Afrique : Entre terreur de Wagner et stratégie de prédation silencieuse de la Chine
lors que la Chine convoite avec avidité les richesses du continent africain, l’Association du Peuple Chinois pour l’Amitié avec l’Etranger (APCAE), sous couvert d’entretenir des relations amicales avec les pays africains, dissimule ses véritables intentions d’infiltrer les institutions de ces derniers.
Depuis plusieurs décennies, la Chine multiplie ses initiatives en Afrique, affichant une ambition claire : devenir un acteur incontournable sur notre continent. Cette stratégie repose sur trois piliers : la « coopération » économique, la diplomatie culturelle et l’influence politique. L’Afrique, terre généreuse débordante d’opportunités, est un atout stratégique pour Pékin. Il s’agit de sécuriser ses approvisionnements en matières premières, d’alimenter sa croissance économique et de réduire sa dépendance vis-à-vis des marchés occidentaux. Et plus encore dans un contexte de tensions croissantes avec les États-Unis.
Mais à quel prix ? Tandis que les dirigeants africains célèbrent les projets financés par la Chine, cette dernière avait pris l’habitude d’adopter une approche plutôt subtile pour s’intégrer profondément et de manière définitive dans les structures décisionnelles africaines. Au cœur de la manœuvre, l’Association du Peuple Chinois pour l’Amitié avec l’Etranger joue depuis longtemps un rôle clé. Derrière une façade prônant la « diplomatie de l’Amitié », cette organisation œuvre à asseoir les intérêts stratégiques de Pékin sur notre continent.
Pour la Chine, il ne s’agit en fait pas seulement d’établir une « coopération » économique, mais surtout de modeler les perceptions pour influencer les décisions des leaders africains en sa faveur. En apparence bienveillante, cette « amitié » pourrait bien devenir un levier pour restreindre l’indépendance de nos pays et enrichir la Chine.
Une amitié douteuse
Créée en 1954, l’APCAE se présente comme un acteur dédié à la promotion de l’amitié entre les peuples et de la coopération internationale. Officiellement, son rôle est d’établir des échanges culturels, économiques et politiques entre la Chine et d’autres nations. En apparence indépendante, elle est néanmoins profondément ancrée dans la stratégie du Front Uni, une branche du Parti Communiste Chinois (PCC) spécialisée dans l’influence et la propagande à l’étranger. Pour preuve, la représentante du Front Uni de la province du Henan, Zhu Zhenling, a prononcé le second discours de la cérémonie d’ouverture pour la semaine de formation des cadres de l’APCAE début novembre. Par ailleurs, de multiples instituts de recherche, chercheurs indépendants et gouvernements (la Jamestown Foundation, Influence Watch, Sinopsis.cz, le chercheur australien Clive Hamilton, le US National Intelligence, etc.) ont déjà alerté les « amis » de l’APCAE sur les risques d’ingérence que représentent les membres de cette association.
En effet, alors que les yeux de la communauté internationale restent tournés vers Moscou, c’est Pékin qui est désormais à la manœuvre. Et en profite pour mener une vaste démarche de prédation. En plaçant un à un, à la manière d’un joueur de GO, ses pions d’apparence anodine quand ils sont examinés de manière individuelle, mais d’une redoutable efficacité lorsqu’ils sont considérés avec un peu de recul dans leur globalité.

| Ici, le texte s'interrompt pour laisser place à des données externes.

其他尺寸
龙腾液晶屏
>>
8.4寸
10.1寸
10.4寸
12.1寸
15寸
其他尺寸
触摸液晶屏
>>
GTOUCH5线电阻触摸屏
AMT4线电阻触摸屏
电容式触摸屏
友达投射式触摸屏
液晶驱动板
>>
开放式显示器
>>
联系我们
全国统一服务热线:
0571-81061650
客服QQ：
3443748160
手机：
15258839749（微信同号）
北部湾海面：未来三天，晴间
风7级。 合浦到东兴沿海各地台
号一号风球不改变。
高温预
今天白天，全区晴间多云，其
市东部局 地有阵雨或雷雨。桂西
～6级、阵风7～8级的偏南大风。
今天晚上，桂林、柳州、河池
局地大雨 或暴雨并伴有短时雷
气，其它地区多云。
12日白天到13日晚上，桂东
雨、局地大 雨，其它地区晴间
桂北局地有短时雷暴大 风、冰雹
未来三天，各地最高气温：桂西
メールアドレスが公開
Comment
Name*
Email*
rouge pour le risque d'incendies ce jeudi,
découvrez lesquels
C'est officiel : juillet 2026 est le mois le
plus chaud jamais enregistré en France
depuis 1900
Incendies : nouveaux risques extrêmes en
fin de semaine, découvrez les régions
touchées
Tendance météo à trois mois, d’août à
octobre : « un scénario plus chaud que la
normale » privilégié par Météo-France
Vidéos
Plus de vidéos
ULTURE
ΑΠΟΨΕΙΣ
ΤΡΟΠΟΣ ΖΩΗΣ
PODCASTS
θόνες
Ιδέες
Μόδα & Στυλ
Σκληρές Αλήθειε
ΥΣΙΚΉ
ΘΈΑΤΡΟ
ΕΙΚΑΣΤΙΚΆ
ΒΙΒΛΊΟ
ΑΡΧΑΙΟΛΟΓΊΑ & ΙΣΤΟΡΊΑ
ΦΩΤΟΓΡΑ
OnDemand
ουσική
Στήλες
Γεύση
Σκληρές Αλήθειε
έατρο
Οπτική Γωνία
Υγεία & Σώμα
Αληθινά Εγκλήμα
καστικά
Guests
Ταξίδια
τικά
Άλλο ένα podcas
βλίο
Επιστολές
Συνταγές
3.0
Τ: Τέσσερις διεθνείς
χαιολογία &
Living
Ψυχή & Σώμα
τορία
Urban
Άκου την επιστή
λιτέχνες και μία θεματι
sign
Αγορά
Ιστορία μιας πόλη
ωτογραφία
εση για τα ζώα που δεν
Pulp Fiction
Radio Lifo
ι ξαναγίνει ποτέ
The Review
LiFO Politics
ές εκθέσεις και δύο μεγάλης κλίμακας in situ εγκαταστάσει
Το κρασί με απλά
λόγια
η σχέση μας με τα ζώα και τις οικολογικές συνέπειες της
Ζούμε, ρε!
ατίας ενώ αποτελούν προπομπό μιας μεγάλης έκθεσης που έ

L’approche de l’APCAE repose sur des initiatives qui semblent inoffensives, voire bénéfiques en premier abord. En Afrique, elle tisse des liens avec les élites politiques, des leaders de la jeunesse et des responsables locaux, sous couvert de partenariats diplomatiques. Agissant comme un instrument de soft power, elle s’insère dans les cercles décisionnels africains à travers sa division Afrique-Asie dont les agents sont formés par le Front Uni pour identifier les initiatives locales à sponsoriser, les villes à jumeler et les personnalités aptes à porter leurs intérêts.

70 ans de faux semblants
Le 11 octobre 2024, la Chine célébrait en grande pompe les 70 ans de l’APCAE. Lors de cet événement à Pékin, de nombreuses personnalités officielles étaient présentes, comme l’ambassadeur et le président du Sénat du Burundi, ou encore l’ancien président du Nigéria, Olusegun Obasanjo, qui représentait l’ONG InterAction Council. Ce dernier aurait indiqué que l’ONG était « fortement alignée » et « continuerait de travailler main dans la main » avec l’APCAE.
Un positionnement étonnamment très orienté pour un organisme qui rassemble autant d’anciens dirigeants du monde entier (Etats-Unis, Russie, Mexique, Canada, Allemagne etc.). Il était également possible d’apercevoir à cette fête d’anniversaire le « maire du bonheur » du 4e arrondissement de Libreville, Axel Jesson Ayenoue, qui prend très au sérieux son poste de président de l’Association d’amitié Gabon-Chine.


Mais des figures telles qu’Olusegun Obasanjo ou Axel Jesson Ayenoue ne sont pas les seules à incarner cette génération de leaders séduits et influencés par l’approche chinoise. En effet, la Chine s’assure longue vie et prospérité en choisissant aussi ses porte-paroles dans la jeunesse de notre pays, comme Abdoul Razahagou Dene le président du Club des Jeunes pour la Promotion de la Coopération sino-burkinabè (CJPC-BF). Cette association est parrainée par l’Ambassadeur de la République populaire de Chine au Burkina Faso, SEM Lu Shan, et son président entretient des relations amicales avec le président de l’Association du Club des Amis de la Chine au Mali, Aliou Sissoko, et avec le président du Club des Amis de la Chine en Côte d’Ivoire, Rodrigue Ouakiri. D’une pierre trois coups ! Reste-t-il la moindre chance à la souveraineté de nos pays, avec un tel encerclement ?


L’amitié oui, la naïveté non !
Le président Xi Jinping, invité d’honneur des célébrations de cet anniversaire, suit personnellement les avancées de l’association et a insisté sur le « rôle unique [de l’APCAE] dans le développement de l’amitié entre les Chinois et les peuples étrangers ». Pourquoi pas ? Mais pas si cela doit se faire au détriment de l’indépendance de notre gouvernement et notre jeunesse. Rappelons le cas de l’infiltration du Parlement britannique par l’avocate Christine Lee, avec la complicité étroite de l’APCAE. Le renseignement britannique a en effet révélé que l’agent du PCC influençait secrètement la politique britannique en entretenant des relations avec les députés sous couvert de dons… amicaux.